▸ **Required work**
Each line in the data holding "Piedad" should be listed.

┌────────

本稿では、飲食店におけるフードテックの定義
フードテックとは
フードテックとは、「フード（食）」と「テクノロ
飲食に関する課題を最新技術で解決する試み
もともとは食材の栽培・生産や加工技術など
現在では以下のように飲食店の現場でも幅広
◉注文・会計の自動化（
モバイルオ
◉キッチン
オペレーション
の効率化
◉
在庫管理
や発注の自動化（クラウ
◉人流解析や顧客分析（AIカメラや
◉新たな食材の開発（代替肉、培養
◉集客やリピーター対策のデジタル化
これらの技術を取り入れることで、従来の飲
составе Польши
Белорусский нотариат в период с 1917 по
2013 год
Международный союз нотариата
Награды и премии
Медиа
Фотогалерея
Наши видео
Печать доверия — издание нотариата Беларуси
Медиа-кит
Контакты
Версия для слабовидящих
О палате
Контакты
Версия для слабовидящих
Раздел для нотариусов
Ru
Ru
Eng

└────────
┌────────

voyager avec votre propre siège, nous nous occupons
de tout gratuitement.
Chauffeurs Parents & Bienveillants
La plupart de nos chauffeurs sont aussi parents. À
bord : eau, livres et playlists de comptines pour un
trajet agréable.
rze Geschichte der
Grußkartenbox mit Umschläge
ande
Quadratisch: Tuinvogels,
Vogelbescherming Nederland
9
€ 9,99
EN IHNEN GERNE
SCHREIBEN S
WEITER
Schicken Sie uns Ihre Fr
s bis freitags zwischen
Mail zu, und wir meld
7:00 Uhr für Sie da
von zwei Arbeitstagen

└────────
┌────────

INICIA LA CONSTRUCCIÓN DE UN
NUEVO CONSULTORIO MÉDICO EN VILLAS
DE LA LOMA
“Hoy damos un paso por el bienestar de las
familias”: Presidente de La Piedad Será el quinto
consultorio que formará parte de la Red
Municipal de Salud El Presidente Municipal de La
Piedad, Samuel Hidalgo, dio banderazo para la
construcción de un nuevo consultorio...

└────────

▸ **Solution to this exercise**
familias”: Presidente de La Piedad Será el quinto
Piedad, Samuel Hidalgo, dio banderazo para la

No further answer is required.